From Don Bundy Sir: We all hope that your cover
story is true. But Rian Malan's polemic is little more than a selective view of the precision of estimates, and has as much urgency and reality for people affected by Aids as a debate about angels and pins: is the impact of Aids very, very bad, or just very bad?
By choosing unpublished data on teacher deaths to support his thesis, he illustrates the real problem of estimating Aids mortality. After quoting his source that 'most countries do not even collect data on deaths' he goes on to use this questionable data to make fine distinctions about mortality rates. In my own experience of just one gravely affected country — and it is worth emphasising that not all countries are affected similarly — there were three separate and widely different estimates of teacher mortality from which to choose to prove one's point.
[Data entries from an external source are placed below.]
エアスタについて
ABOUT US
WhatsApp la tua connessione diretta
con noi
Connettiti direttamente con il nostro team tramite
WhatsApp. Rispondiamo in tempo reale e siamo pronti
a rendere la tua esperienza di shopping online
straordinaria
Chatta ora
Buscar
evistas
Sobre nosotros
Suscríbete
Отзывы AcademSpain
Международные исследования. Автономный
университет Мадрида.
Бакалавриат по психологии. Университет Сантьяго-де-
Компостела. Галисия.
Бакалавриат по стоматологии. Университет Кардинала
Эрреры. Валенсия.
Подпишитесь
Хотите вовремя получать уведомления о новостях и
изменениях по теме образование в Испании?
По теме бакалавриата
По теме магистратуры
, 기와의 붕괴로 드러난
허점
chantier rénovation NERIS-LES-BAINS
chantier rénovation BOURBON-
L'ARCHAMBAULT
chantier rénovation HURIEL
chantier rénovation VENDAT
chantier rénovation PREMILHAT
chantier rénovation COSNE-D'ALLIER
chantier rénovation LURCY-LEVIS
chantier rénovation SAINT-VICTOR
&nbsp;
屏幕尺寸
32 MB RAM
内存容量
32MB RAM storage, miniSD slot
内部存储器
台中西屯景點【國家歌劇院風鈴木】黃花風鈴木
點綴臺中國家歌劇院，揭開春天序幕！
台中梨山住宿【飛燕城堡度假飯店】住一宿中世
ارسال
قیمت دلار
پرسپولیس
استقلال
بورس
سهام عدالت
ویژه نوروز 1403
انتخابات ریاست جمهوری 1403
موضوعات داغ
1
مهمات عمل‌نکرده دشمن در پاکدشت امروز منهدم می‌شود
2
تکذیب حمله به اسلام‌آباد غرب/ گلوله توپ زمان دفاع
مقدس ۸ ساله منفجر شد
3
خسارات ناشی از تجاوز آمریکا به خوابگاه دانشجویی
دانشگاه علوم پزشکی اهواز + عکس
Conjuring up a bogeyman of an 'Aids establishment' bent on the 'manipulation of fear' is another fine example of selectivity. While alluding to World Bank statistics to illustrate this sinister campaign, Malan omits to mention that they come from a recent World Bank report entitled A Window of Hope. This report emphasises the positive message that even in the worstaffected countries nearly all schoolchildren are uninfected and have every chance of growing up free of Aids. There is hope for Africa. But it depends on reducing poverty and providing universal basic education, not playing with statistics.